Heart • Soul • Mind • Strength

Cherry Hills Christian School

Because of our remote-learning programs — CHC Connect during the school year and our optional Summer Learning for the months of June, July and August — CHC students have outstanding opportunities for continual academic growth. Yet we know it can be challenging to keep students motivated and focused while they’re at home, especially the younger they are.

Having some structure and predictability about the day is a key for success in learning at home. This is a suggested routine that can be adapted easily according to a CHC student’s age and a family’s needs.

Breakfast and washing breakfast dishes. Remember: food prep, cooking and cleaning are important skills that also instill good habits and invite conversations about having a healthy diet and clean, organized kitchen. Never mind that many children would love a sink full of water and bubbles in which to wash dishes for a while.

Get dressed and ready for the day.

Morning Bible story and prayer. This might be a very special time to discuss some favorite stories or highlight qualities found in people mentioned in the Bible. We like to remind our students about times of perseverance through unique challenges. For older students, consider moving through the Bible in a systematic way, such as by book or theme. Also take a look at Cherry Hills Community Church’s online journey through the Bible. You will find a reading plan and daily video summaries. You’ll also find stories (for morning or bedtime) for children up to Grade 4, bible stories for Grade 5-8 students, and bible stories for students in Grades 9-12.
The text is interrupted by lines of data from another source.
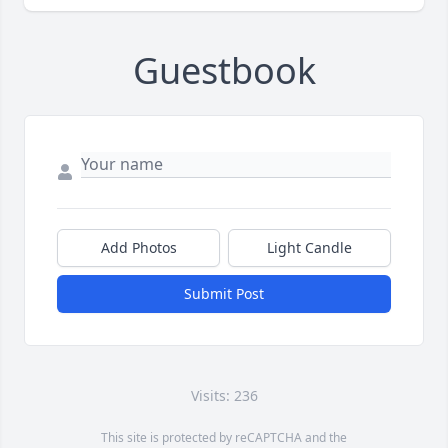
Guestbook
Add Photos
Light Candle
Submit Post
Visits: 236
This site is protected by reCAPTCHA and the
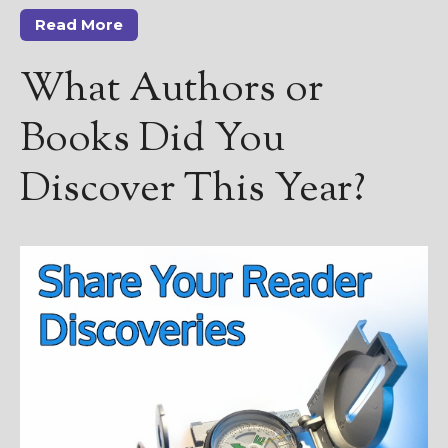
Read More
What Authors or
Books Did You
Discover This Year?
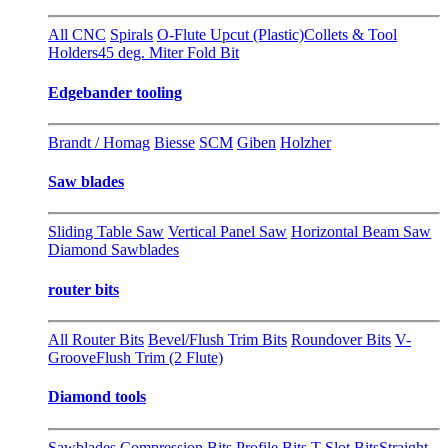
All CNC
Spirals
O-Flute Upcut (Plastic)
Collets & Tool
Holders
45 deg. Miter Fold Bit
Edgebander tooling
Brandt / Homag
Biesse
SCM
Giben
Holzher
Saw blades
Sliding Table Saw
Vertical Panel Saw
Horizontal Beam Saw
Diamond Sawblades
router bits
All Router Bits
Bevel/Flush Trim Bits
Roundover Bits
V-
Groove
Flush Trim (2 Flute)
Diamond tools
Sawblades
Compression Bits
Profile Bits
T-Slot Bits
Straight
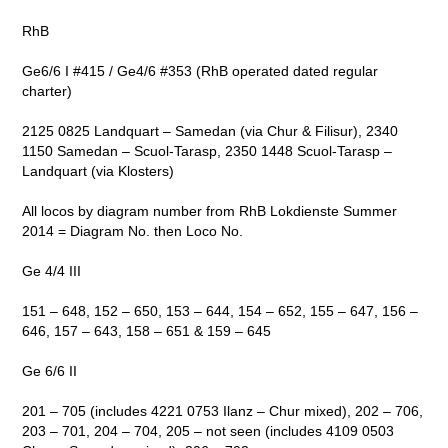
RhB
Ge6/6 I #415 / Ge4/6 #353 (RhB operated dated regular
charter)
2125 0825 Landquart – Samedan (via Chur & Filisur), 2340
1150 Samedan – Scuol-Tarasp, 2350 1448 Scuol-Tarasp –
Landquart (via Klosters)
All locos by diagram number from RhB Lokdienste Summer
2014 = Diagram No. then Loco No.
Ge 4/4 III
151 – 648, 152 – 650, 153 – 644, 154 – 652, 155 – 647, 156 –
646, 157 – 643, 158 – 651 & 159 – 645
Ge 6/6 II
201 – 705 (includes 4221 0753 Ilanz – Chur mixed), 202 – 706,
203 – 701, 204 – 704, 205 – not seen (includes 4109 0503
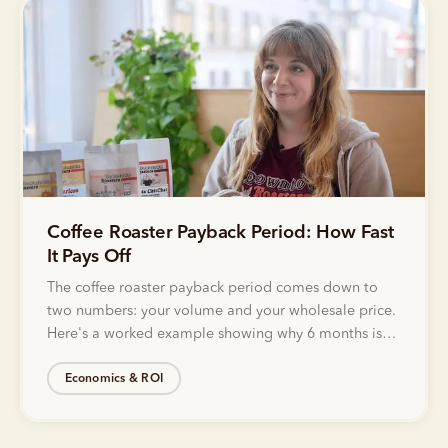
Coffee Roaster Payback Period: How Fast
It Pays Off
The coffee roaster payback period comes down to
two numbers: your volume and your wholesale price.
Here's a worked example showing why 6 months is
realistic.
Economics & ROI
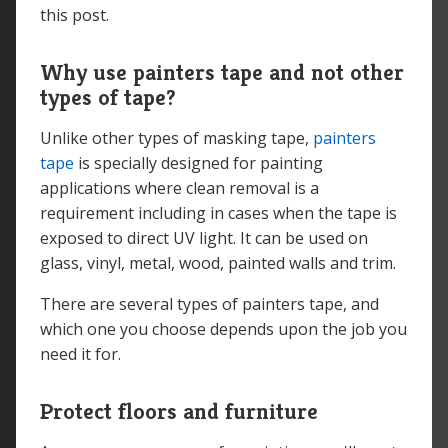
this post.
Why use painters tape and not other
types of tape?
Unlike other types of masking tape,
painters
tape
is specially designed for painting
applications where clean removal is a
requirement including in cases when the tape is
exposed to direct UV light. It can be used on
glass, vinyl, metal, wood, painted walls and trim.
There are several types of painters tape, and
which one you choose depends upon the job you
need it for.
Protect floors and furniture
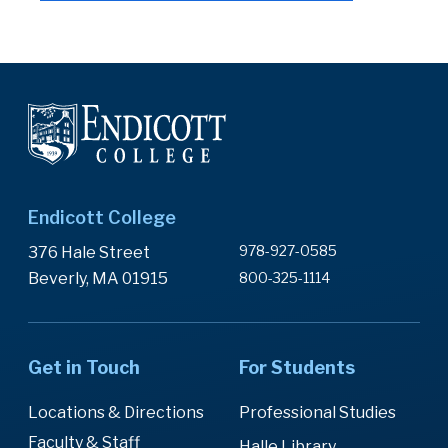
Endicott College
978-927-0585
376 Hale Street
Beverly, MA 01915
800-325-1114
Get in Touch
For Students
Locations & Directions
Professional Studies
Faculty & Staff
Halle Library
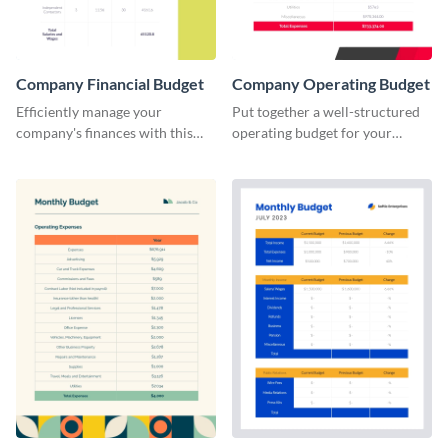
Company Financial Budget
Company Operating Budget
Efficiently manage your
Put together a well-structured
company's finances with this
operating budget for your
comprehensive and user-
company with this versatile and
friendly financial budget
easy-to-edit template that
template designed for
simplifies financial planning.
businesses of all sizes.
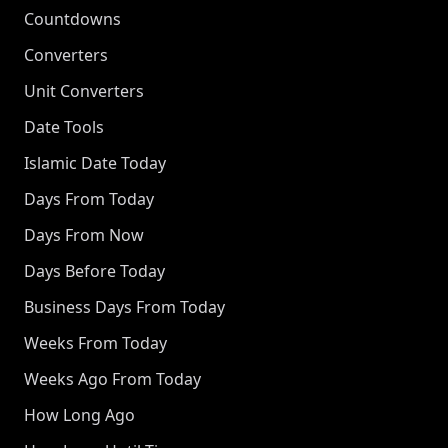
Countdowns
Converters
Unit Converters
Date Tools
Islamic Date Today
Days From Today
Days From Now
Days Before Today
Business Days From Today
Weeks From Today
Weeks Ago From Today
How Long Ago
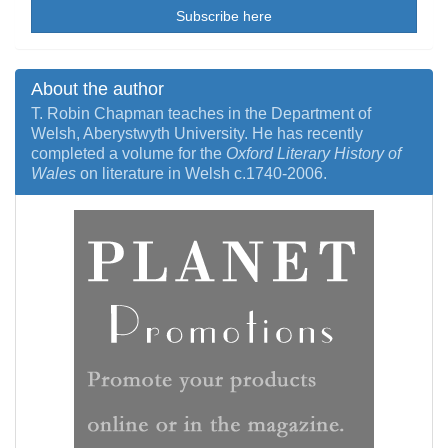
Subscribe here
About the author
T. Robin Chapman teaches in the Department of
Welsh, Aberystwyth University. He has recently
completed a volume for the
Oxford Literary History of
Wales
on literature in Welsh c.1740-2006.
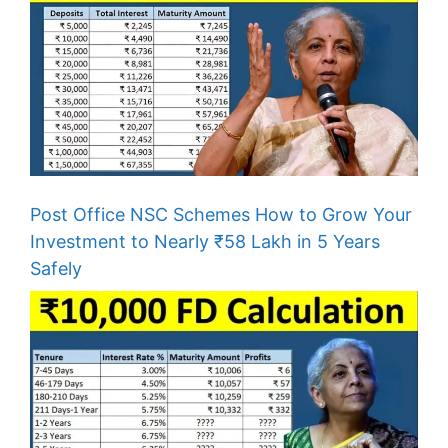
Post Office NSC Schemes How to Grow Your
Investment to Nearly ₹58 Lakh in 5 Years
Safely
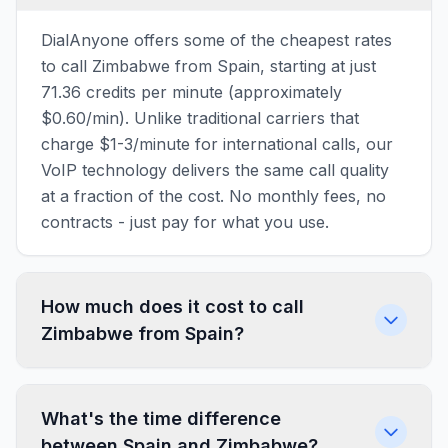
DialAnyone offers some of the cheapest rates
to call Zimbabwe from Spain, starting at just
71.36 credits per minute (approximately
$0.60/min). Unlike traditional carriers that
charge $1-3/minute for international calls, our
VoIP technology delivers the same call quality
at a fraction of the cost. No monthly fees, no
contracts - just pay for what you use.
How much does it cost to call
Zimbabwe from Spain?
What's the time difference
between Spain and Zimbabwe?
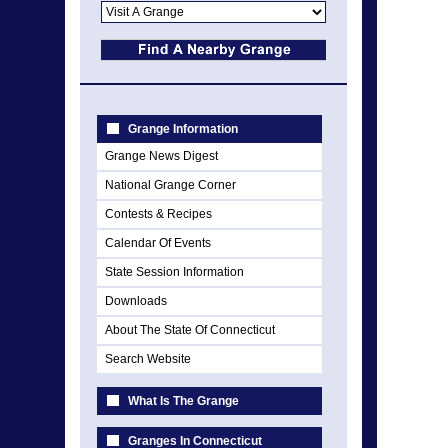
Grange Information
Grange News Digest
National Grange Corner
Contests & Recipes
Calendar Of Events
State Session Information
Downloads
About The State Of Connecticut
Search Website
What Is The Grange
Granges In Connecticut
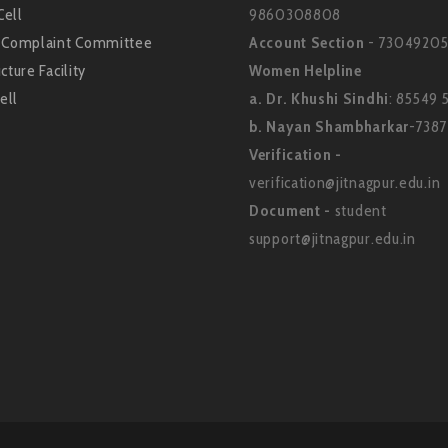
Cell
9860308808
l Complaint Committee
Account Section
- 73049205
cture Facility
Women Helpline
ell
a. Dr. Khushi Sindhi
: 85549 
b. Nayan Shambharkar
-738
Verification -
verification@jitnagpur.edu.in
Document -
student
support@jitnagpur.edu.in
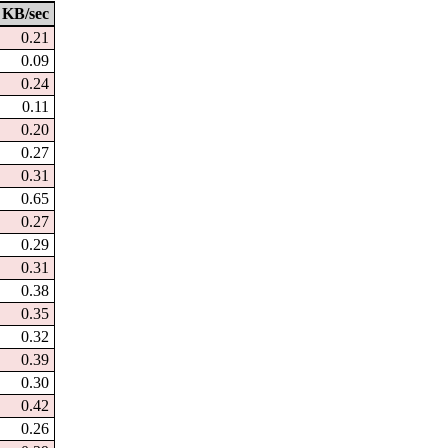
KB/sec
0.21
0.09
0.24
0.11
0.20
0.27
0.31
0.65
0.27
0.29
0.31
0.38
0.35
0.32
0.39
0.30
0.42
0.26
Table time. Set up a learning station in your home so your child can complete CHC’s Summer Learning Program’s “20 Activities for 20 days.” Consider using a timer and setting it according to your child’s level of ability. Once the activity is complete, spend a little time with your student as a reward. Perhaps put together a puzzle, or play another favorite game together. Young children also enjoy — and learn from — sorting (socks!), pegboards and picking up small items with tweezers. For older students, consider having them use “table time” to focus on math exercises and summer reading. We have supplied suggested plans for completing our Summer Learning Program in Canvas. You also can find an array of online learning in the remote learning section of our blog. To reward your child’s efforts, take a photo and put it on the refrigerator, or make sure they know you’re sharing their good work in an email or text with someone they love.

Outdoor play break. Time outside in the yard or nearby park will be so important. If the weather is decent, set up some special outdoor activities, such as a sand box with items hidden in it to discover. Pull out your summer yard games, or set up your volleyball net. Run in the sprinkler! Practice ball or racket sports. Complete a series of timed exercises, or see how quickly your student can run a mile.

Snack. Have your child help make the snack and serve you! Spread the peanut butter on the celery sticks. Dish up the yogurt in a bowl, and sprinkle with the blueberries. Count out 20 goldfish crackers into 3 baggies. You see where we’re going with this — and the older your child is, we’re betting the better you snack is going to be.

Indoor play break or table time. For younger children, it might be helpful to alternate toys to keep these breaks novel and fun. As you consider activities, think about something you loved to do as a child, and teach it to them. Older children may appreciate having a more academically focused assignment that challenges them to learn something entirely new — such as a second language or how government works by viewing public meetings and other talks from prominent elected leaders on C-Span.org.

Lunchtime. Again, lunch preparation can be a great way to involve a child with a new responsibility. Perhaps you want to pack a picnic basket on some days and take lunch outside. Maybe you want to throw a quilt on the living room floor and have an indoor picnic.

Bunk time – Even the most exciting summer camps build in a rest time during the day. Call it what you wish, but consider having handy favorite books, a diary or coloring books. Or play quiet music. Everyone gets a set amount of time to take a quiet, restful break.